- Polskie górnictwo musi być doinwestowane i nowoczesne - powiedziała Premier Beata Szydło podczas Barbórki w Libiążu.
Beata Szydło wyraziła nadzieję na poprawę sytuacji polskiego górnictwa.
- Wierzę głęboko, że wspólnie, przy działaniach rządu, przy działaniach państwa, strony społecznej, górników, uda się stworzyć dla polskiego górnictwa dobrą perspektywę - oświadczyła.
- Potrzebujemy polskiej, szybko rozwijającej się gospodarki, a ta gospodarka potrzebuje polskiego górnictwa - dodała.
Premier mówiła o korzyściach płynących dla Libiąża z racji rozwoju górnictwa w tym mieście.
- Gdyby nie kopalnia, to Libiąż nie byłby taki piękny, nie rozwijałby się tak szybko, być może nie ściągałby do siebie tak wielu ludzi z różnych stron, którzy znaleźli tu swoje miejsce, swoją pracę - stwierdziła.
-Zawsze musimy pamiętać, skąd jesteśmy, bo ziemia, na której wzrastaliśmy jest naszym domem, rodzina, jest ziemią, do której trzeba wracać i o którą trzeba dbać - podsumowała Premier w Libiążu.
Następnie Beata Szydło udała się do rodzinnych Brzeszcz, gdzie wzięła udział w Uroczystej Akademii Barbórko.

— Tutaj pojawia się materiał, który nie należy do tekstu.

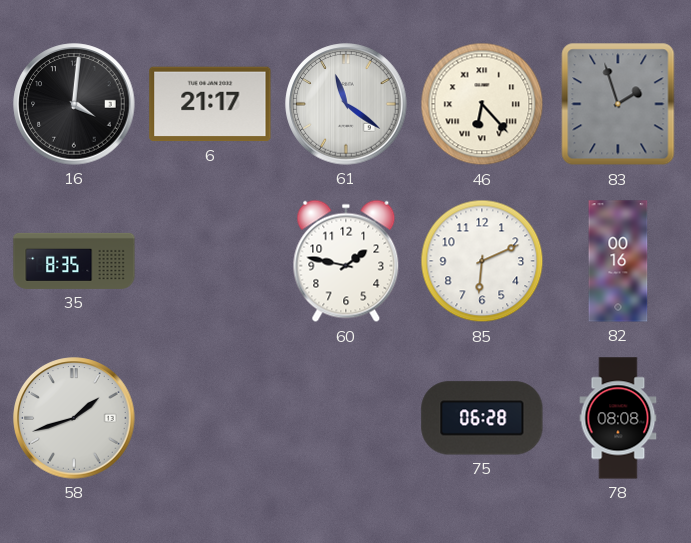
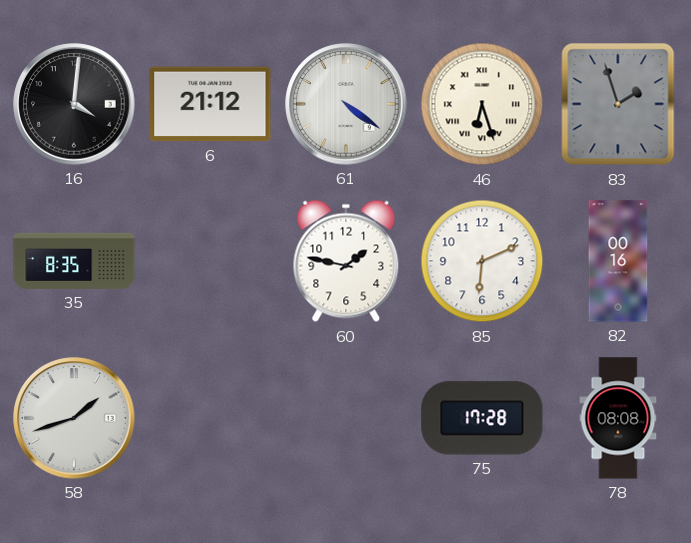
6: 21:17 -> 21:12
61: 11:21 -> 4:21
46: 6:23 -> 6:27
75: 06:28 -> 17:28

Podczas wystąpienia mówiła o nowoutworzonym Ministerstwie Energetyki.
- Powołaliśmy Ministerstwo Energetyki, gdzie powstanie plan rozwoju górnictwa i energetyki - zaznaczyła.
Premier poinformowała także o nowych zadaniach, które zostały powierzone Agencji Rezerw Materiałowych.
- Podjęłam decyzję, aby Agencja Rezerw Materiałowych zakupiła węgiel, który w tej chwili jest na zwałach. W ten sposób kopalnie otrzymają środki na funkcjonowanie w najbliższych miesiącach - podkreśliła Beata Szydło.